Material shown ▸
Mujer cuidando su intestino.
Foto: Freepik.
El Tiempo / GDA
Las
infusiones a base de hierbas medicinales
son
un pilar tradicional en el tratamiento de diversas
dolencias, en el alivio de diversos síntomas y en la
...
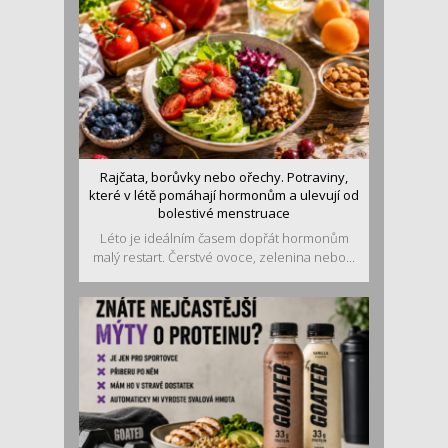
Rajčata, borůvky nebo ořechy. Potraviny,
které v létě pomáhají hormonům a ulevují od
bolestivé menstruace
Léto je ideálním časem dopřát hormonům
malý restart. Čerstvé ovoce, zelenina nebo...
---
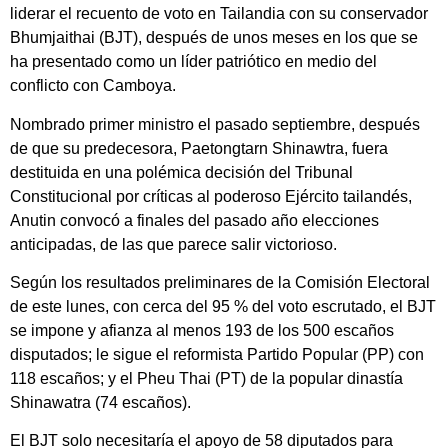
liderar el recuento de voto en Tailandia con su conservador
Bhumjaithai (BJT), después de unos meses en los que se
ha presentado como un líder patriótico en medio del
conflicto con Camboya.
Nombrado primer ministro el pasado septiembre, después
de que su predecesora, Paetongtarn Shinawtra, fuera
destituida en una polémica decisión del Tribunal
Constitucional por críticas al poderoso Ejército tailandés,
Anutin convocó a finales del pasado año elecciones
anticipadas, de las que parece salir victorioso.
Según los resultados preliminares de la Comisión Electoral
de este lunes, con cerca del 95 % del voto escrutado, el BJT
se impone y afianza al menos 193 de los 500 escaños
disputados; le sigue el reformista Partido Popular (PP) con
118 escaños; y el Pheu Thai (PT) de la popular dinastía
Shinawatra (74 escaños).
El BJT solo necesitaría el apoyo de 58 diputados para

About this task ▸
Go through the material and select each line with the string "pasado" in it.

Finished exercise ▸
Nombrado primer ministro el pasado septiembre, después
Anutin convocó a finales del pasado año elecciones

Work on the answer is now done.